Nigel Blake, her husband, was everything she had wanted: smart, funny, handsome and rich. She hadn’t realised she wanted rich but, increasingly, it was the only thing he still was. When she divorced him after two decades, having discovered his long standing shag-fest, as she called it, with his secretary, she would have described him as fat, boorish and rich. Or Knobhead, for short. But he was the father of her two children, so she reserved such comments for evenings when she was out with friends and for phone calls with the man himself.
Meanwhile, she was living in London, back on the dating scene and hating it. It was like constantly seeing bad films. She had started off excited about the prospect and then, over two years, a sort of malaise had crept over the whole thing and she had stopped worrying about matching underwear – or even matching outerwear. And as for her friends’ view of what constituted handsome …

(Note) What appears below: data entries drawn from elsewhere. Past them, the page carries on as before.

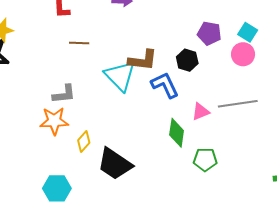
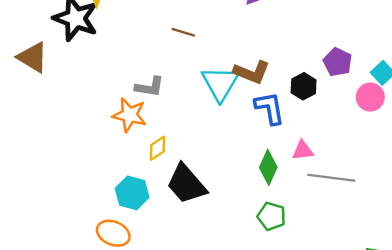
gray line: (238, 104) -> (331, 178), moved
green pentagon: (205, 160) -> (271, 216), moved
cyan hexagon: (57, 188) -> (132, 193), moved

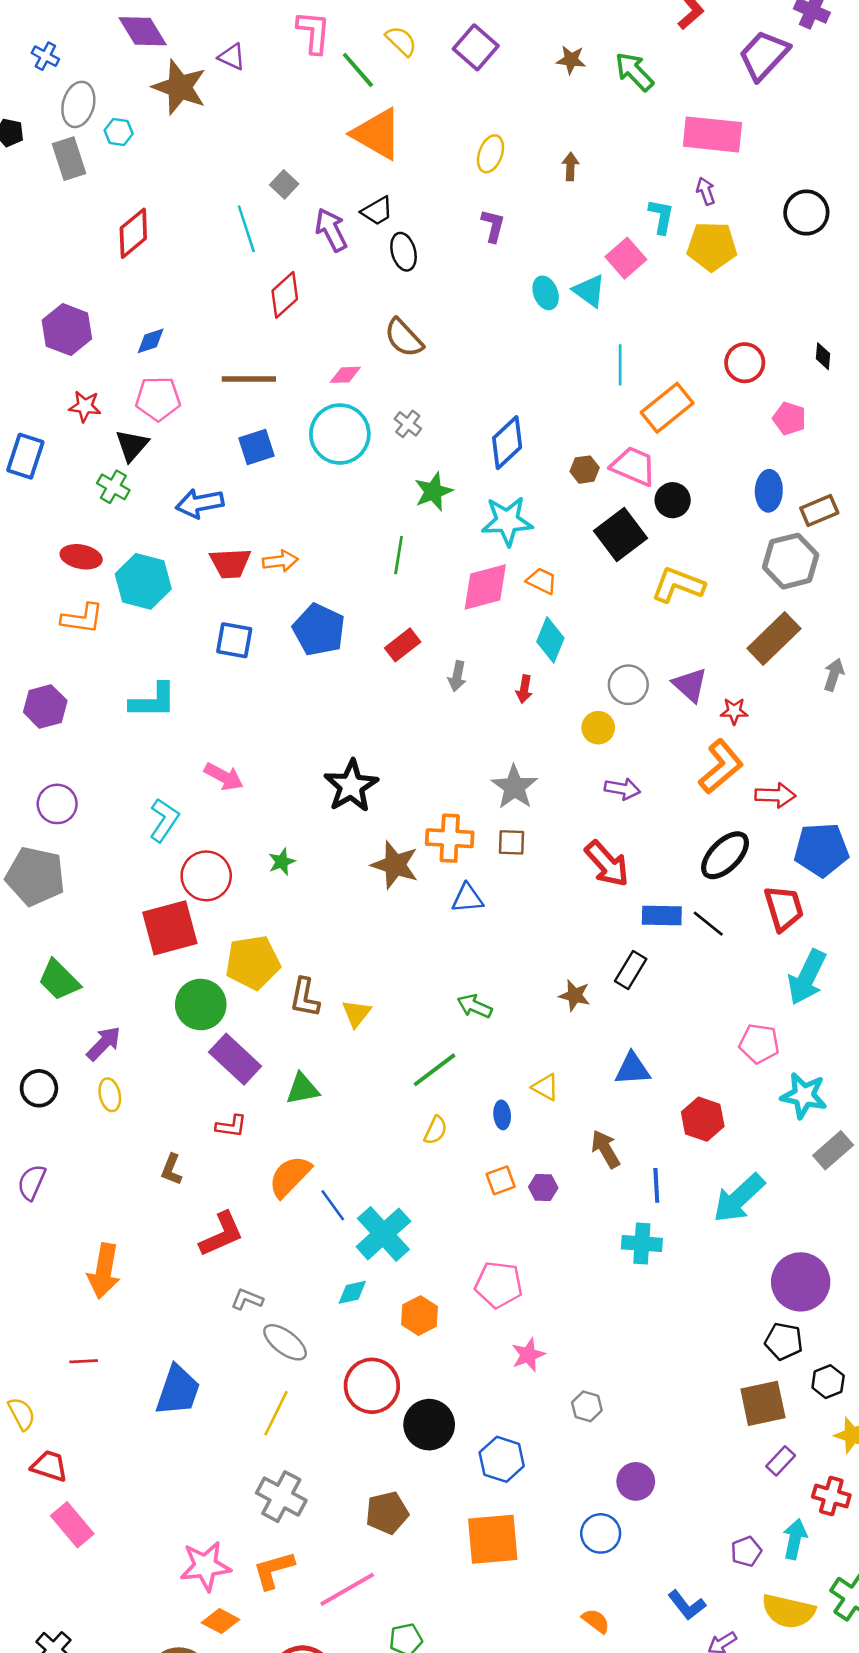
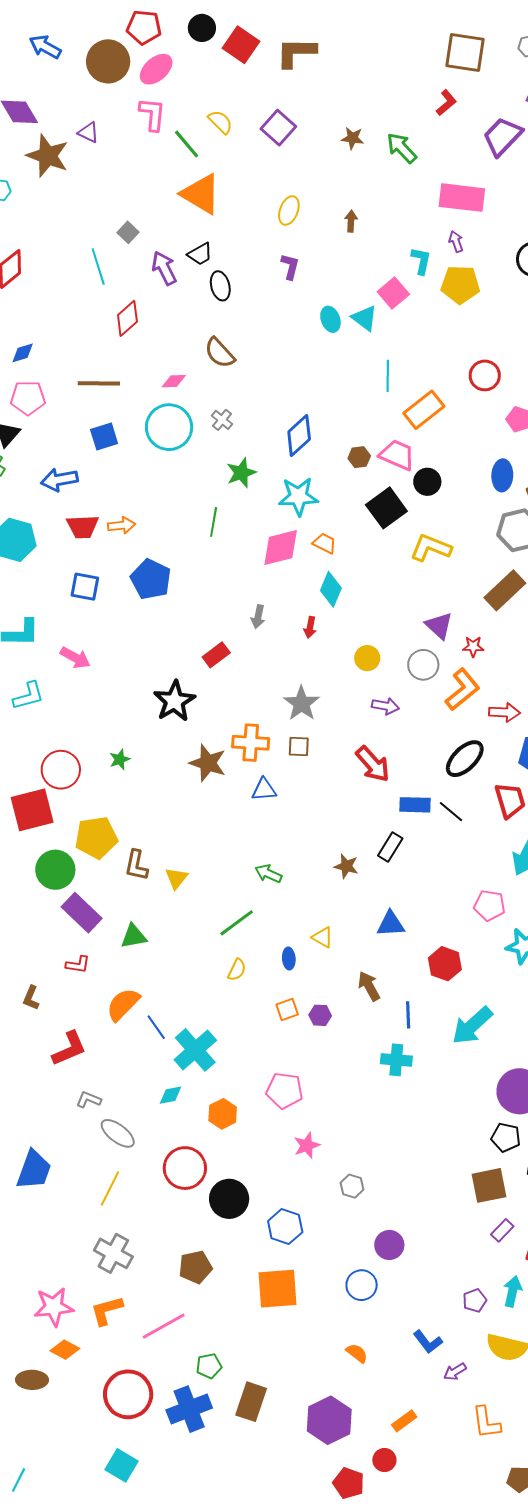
red rectangle: (403, 645) -> (216, 655), moved
gray circle: (628, 685) -> (423, 665), moved
pink arrow: (224, 777) -> (75, 658), moved
cyan L-shape: (164, 820) -> (28, 696), moved, turned 40

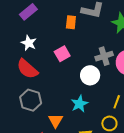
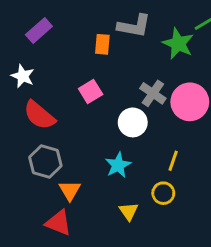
white star: (29, 43) -> (23, 76), moved
gray cross: (104, 56) -> (153, 93), turned -36
orange triangle: (56, 121) -> (70, 190), moved

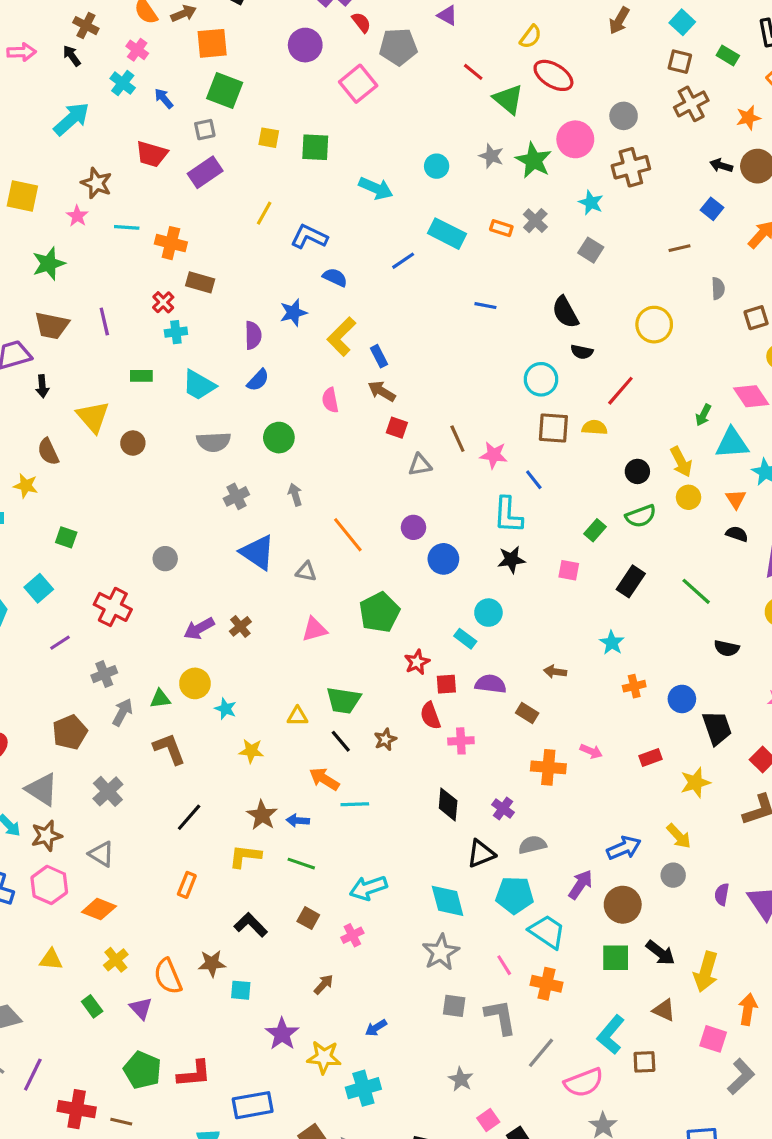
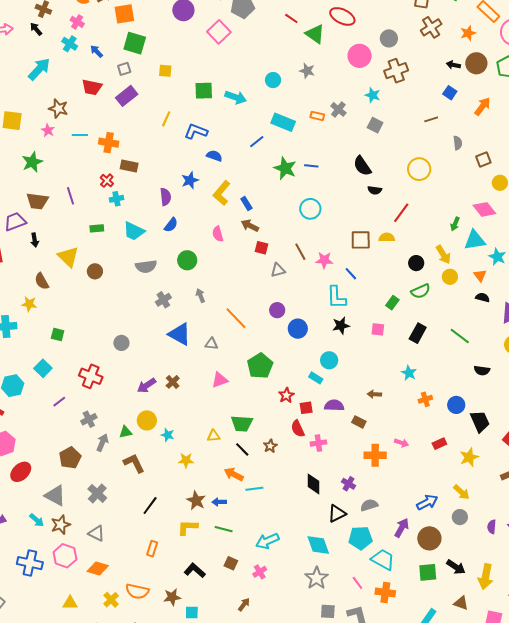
green square: (315, 147) -> (204, 91), moved
green star: (534, 160) -> (285, 168), moved
cyan circle: (541, 379) -> (310, 209), moved
orange semicircle: (168, 976) -> (137, 591), moved, turned -50

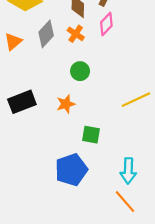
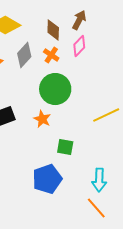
green circle: (80, 71) -> (55, 89), size x1.8
orange star: (66, 104) -> (42, 119), turned -30

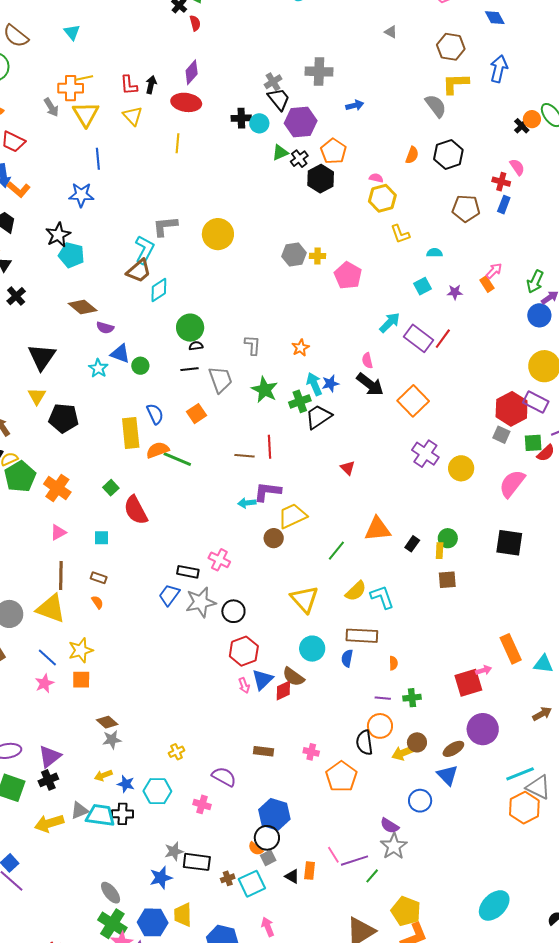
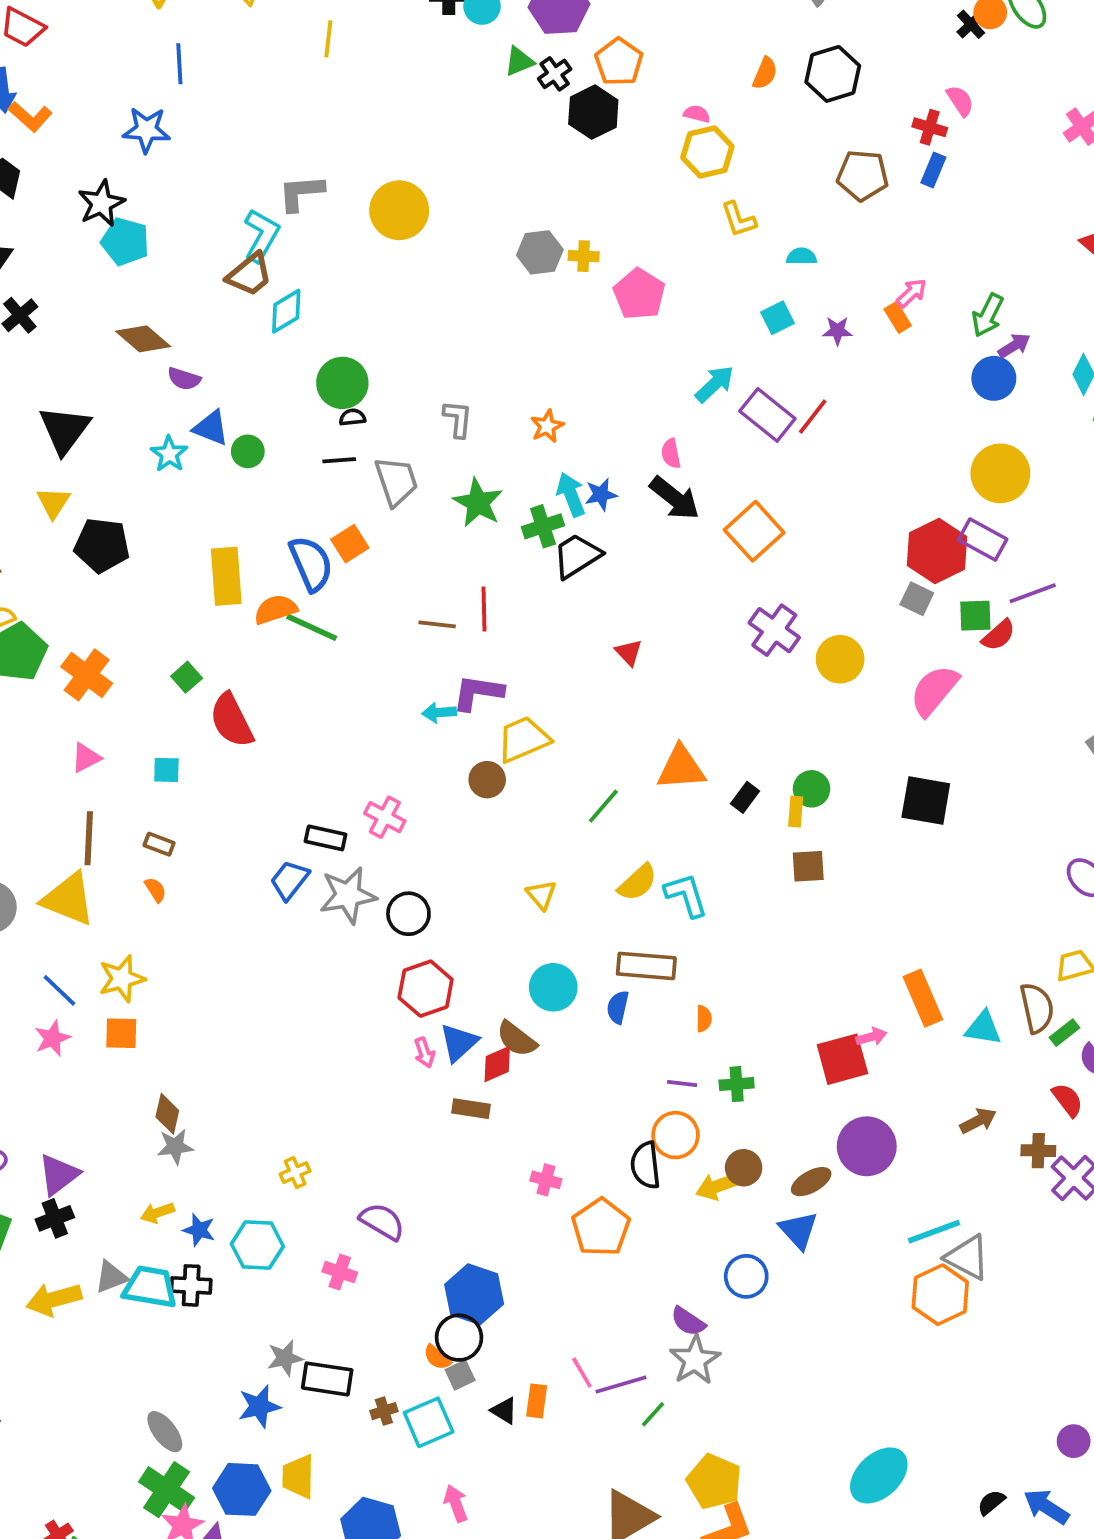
blue semicircle: (155, 414) -> (311, 564), moved, size x1.4
yellow triangle: (304, 599) -> (541, 895), size x0.6
brown diamond: (107, 722) -> (167, 1114), turned 60
brown rectangle: (264, 751) -> (471, 1109), moved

Here she was, for example, on yet another night out with an allegedly suitable man. Passers-by glancing into the little restaurant would have seen a couple who had probably been married for an eternity – they weren’t speaking.
Miranda was bored again. She imagined her date as an icon on her computer that she was deleting.
And while she was at it, she might delete some of her friends’ numbers. How on earth they could think that this pompous tit was her cup of tea … And her steak was tough. Still, at least it was giving her teeth a workout.
‘Sorry?’ She raised her eyebrows at her dining partner.
‘I asked if you wanted more wine.’
‘No,’ she responded baldly. ‘Thank you,’ she added. No point in adding rudeness to the patronising she had already been. Mind you, he deserved it. Right-wing. Fascist. Fat. Twat. She smiled as she thought it.
‘What?’ he asked suspiciously.
‘Nothing. I was just thinking silly words. Rhyming words. How much better they are than when they’re on their ownsome.’
‘As in?’ he queried, trying to get on to her wavelength, although he had almost given up. He was not a man who struggled to get women. He was rich and lived at a very expensive address in Mayfair.